Cert – Recommended for ages 15+, Run-time – 1 hour 44 minutes, Director – George Gallo
Two failing film producers (Robert De Niro, Zach Braff) stage a disastrous film production in order to use the insurance money to pay debts owed to a mob boss (Morgan Freeman).
Miracle Pictures’ apt slogan runs “if it’s good it’s a miracle”. After their most recent feature is a flop due to protests over its controversial nature they find themselves owing a lot of money, specifically to mob boss Reggie Fontaine (Morgan Freeman). With a strict time limit put in place producers Max (Robert De Niro) and Walter (Zach Braff) come up with a Producers style scheme where they can make more money from not making a film than by releasing a hit – all stemming from the realisation that if they kill off the insured star they can keep the, hopefully, excessive budget and insurance money from the unfortunate incident, pay off their debts and have money left over. Of course, they can’t kill off any major stars, and so in comes washed-up Western star Duke Montana (Tommy Lee Jones).
However, as expected, the various elaborate ways in which the pair try to kill their leading man all go disastrously wrong and production goes ahead as unplanned. There’s an almost cartoon style to the ideas behind most of the ideas that appear during the film. While this might not come across in the execution it certainly causes the mind to throw back to ideas seen in the likes of Tom And Jerry and Wile E. Coyote shorts. Even the narrative brings about thoughts of other works where other, very similar, ideas have been seen before. It pushes the generally repetitious nature of the film, something which is boosted even more by the fact that the majority of time is spent showing small chunks of De Niro and Braff’s hapless producers desperately trying to see their plan succeed.
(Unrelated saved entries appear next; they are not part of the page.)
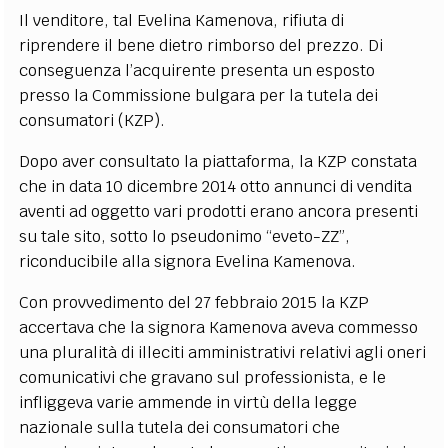
Il venditore, tal Evelina Kamenova, rifiuta di
riprendere il bene dietro rimborso del prezzo. Di
conseguenza l’acquirente presenta un esposto
presso la Commissione bulgara per la tutela dei
consumatori (KZP).
Dopo aver consultato la piattaforma, la KZP constata
che in data 10 dicembre 2014 otto annunci di vendita
aventi ad oggetto vari prodotti erano ancora presenti
su tale sito, sotto lo pseudonimo “eveto-ZZ”,
riconducibile alla signora Evelina Kamenova.
Con provvedimento del 27 febbraio 2015 la KZP
accertava che la signora Kamenova aveva commesso
una pluralità di illeciti amministrativi relativi agli oneri
comunicativi che gravano sul professionista, e le
infliggeva varie ammende in virtù della legge
nazionale sulla tutela dei consumatori che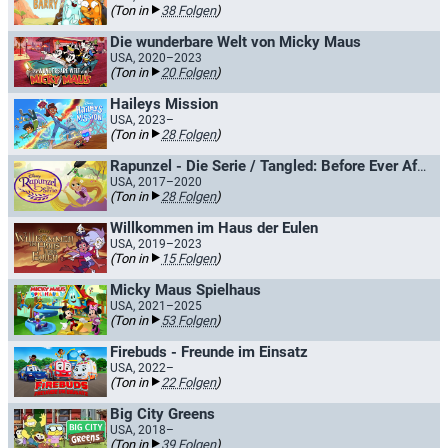
(Ton in
38 Folgen
)
Die wunderbare Welt von Micky Maus
USA, 2020–2023
(Ton in
20 Folgen
)
Haileys Mission
USA, 2023–
(Ton in
28 Folgen
)
Rapunzel - Die Serie / Tangled: Before Ever After
USA, 2017–2020
(Ton in
28 Folgen
)
Willkommen im Haus der Eulen
USA, 2019–2023
(Ton in
15 Folgen
)
Micky Maus Spielhaus
USA, 2021–2025
(Ton in
53 Folgen
)
Firebuds - Freunde im Einsatz
USA, 2022–
(Ton in
22 Folgen
)
Big City Greens
USA, 2018–
(Ton in
39 Folgen
)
It appears that the film, however, doesn’t realise how recognisable it is. How accustomed viewers have become to stories such as this – the narrative is set in 1973, by this point we’d have already seen a handful of films and shorts along these lines. Throughout scenes are lined with a forceful score, loudly pushing the fact that is meant to be a comedy, and we’re meant to be laughing. Even some of the performances appear to be saying this, De Niro appears to be giving a performance as overdone, and perhaps even dodgy, as his character’s hair and distracting moustache (and not the good kind). Unfortunately, such elements add up to create something that feels almost too in-your-face to make anything properly amusing, the laughs are barred from coming through due to the obviousness in the delivery.
The use of studio backlot sets and the style of some scenes involving Jones’ former star avoiding death do have some slight style to them. Certainly not anything overly unique but it does prove that there is something watchable here within the repetitious nature of the piece. We may have seen this plenty of times before, and that does mean that a light feeling of tiredness sets in at some point and hangs over the remainder of the piece, but this certainly isn’t an overly bad film – it’s more simply weak. Where it mostly alters is in the forceful nature of a number of elements that either appear to not have enough face in the film as it is and the repetition that begins to make The Comeback Trail feel longer than it should be. If some of the more overblown elements were also taken out there could at least be a slightly more satisfying return to the intentional disaster/flop gone wrong style of comedy.
More weak than bad, The Comeback Trail falters because of its often overblown, repetitious style making gags and sequences too obvious to be properly enjoyable.